5. The expansion card according to claim 1, characterized in that the ground plane ( 32 ) is fixed to the bottom structure ( 22 ).

6. The expansion card according to claim 1, characterized in that the ground plane ( 31 ) arranged is the bottom structure ( 22 ) which is made of an electroconductive material.

7. The expansion card according to claim 1, characterized in that the ground plane ( 31 ) is arranged to be coupled electrically to a circuit board (B) placed inside the card (C) by means of at least one spring-like contact means (S 2 ).

8. The expansion card according to claim 1, characterized, in that the card (C) is equipped with a transceiver, coupled electrically to the antenna structure, for processing of signals, and an electric circuit connected therewith for transferring signals between said electronic device and the card (C), wherein the opposite end of said card part (C) is further equipped with connector means (P) for coupling said card (C) electrically to said expansion card interface.

9. The expansion card according to claim 1, characterized in that at least the card part ( 1 ) is formed to comply with the PCMCIA standard.

10. The expansion card according to claim 1, characterized in that the card comprises a circuit board, in which the antenna plane and ground plane are coupled electrically, and that the antenna structure extends to different sides of the circuit board in a manner that the antenna structure is at the same time mainly placed outside the circuit board, wherein the antenna plane and the ground plane are both connected to the circuit board by means of at least one spring-like contact means to facilitate the exchange or assembly of the antenna structure from or with the circuit board.

11. An antenna structure for an expansion card for wireless data transmission,

which card (C) comprises a card part ( 1 ) to be placed inside an expansion card interface of an electronic device, and

which antenna structure for receiving and transmitting of signals comprises at least one electroconductive, radiating antenna plane ( 31 ) and a ground plane ( 32 ) arranged parallel to the same, at a distance, as well as a dielectric ( 33 ) between said planes,

for improving the antenna properties, said antenna structure is arranged in a housing part ( 2 ) which is to be placed at the end of the card part ( 1 ) and which comprises a cover structure ( 21 ) and a bottom structure ( 22 ), for extending said antenna structure at least partly outside said interface, wherein the antenna plane ( 32 ) is arranged on the side of the cover structure ( 21 ), the ground plane ( 32 ) is arranged on the side of the bottom structure ( 22 ), and said dielectric is arranged a free clearance.

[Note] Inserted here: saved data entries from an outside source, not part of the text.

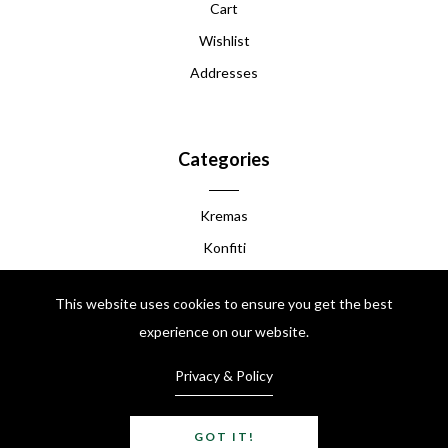
Cart
Wishlist
Addresses
Categories
Kremas
Konfiti
Manba
This website uses cookies to ensure you get the best
Akasan
experience on our website.
Chokola Peyi
Privacy & Policy
Kafe Peyi
Like Grenadine
GOT IT!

12. The antenna structure according to claim 11, characterized in that said ground plane ( 31 ) arranged is the bottom structure ( 22 ) of said housing part ( 2 ), made of an electroconductive material.

13. The antenna structure according to claim 11, characterized in that it is arranged in said housing part ( 2 ) which is arranged to be attached to said card part ( 1 ) in a detachable manner.

14. The antenna structure according to claim 11, characterized in that said housing part ( 2 ) is equipped with connector means ( 4 ) for coupling the antenna structure electrically to said card part ( 1 ).

15. A method for arranging an antenna structure in an expansion card for wireless data transmission, which card (C) comprises a card part ( 1 ) to be placed inside an expansion card interface of an electronic device, and which antenna structure for receiving and transmitting of signals comprises at least one electroconductive, radiating antenna plane ( 31 ) and a ground plane ( 32 ) arranged parallel to the same, at a distance, as well as a dielectric ( 33 ) between said planes, characterized in that for improving the antenna properties, said antenna structure is arranged in a housing part ( 2 ) which is connected to the end of the card part ( 1 ) and which comprises a cover structure ( 21 ) and a bottom structure ( 22 ), for extending said antenna structure at least partly outside said interface, wherein the antenna plane ( 32 ) is arranged on the side of the cover structure ( 21 ), the ground plane ( 32 ) is arranged on the side of the bottom structure ( 22 ), and said dielectric is arranged a free clearance.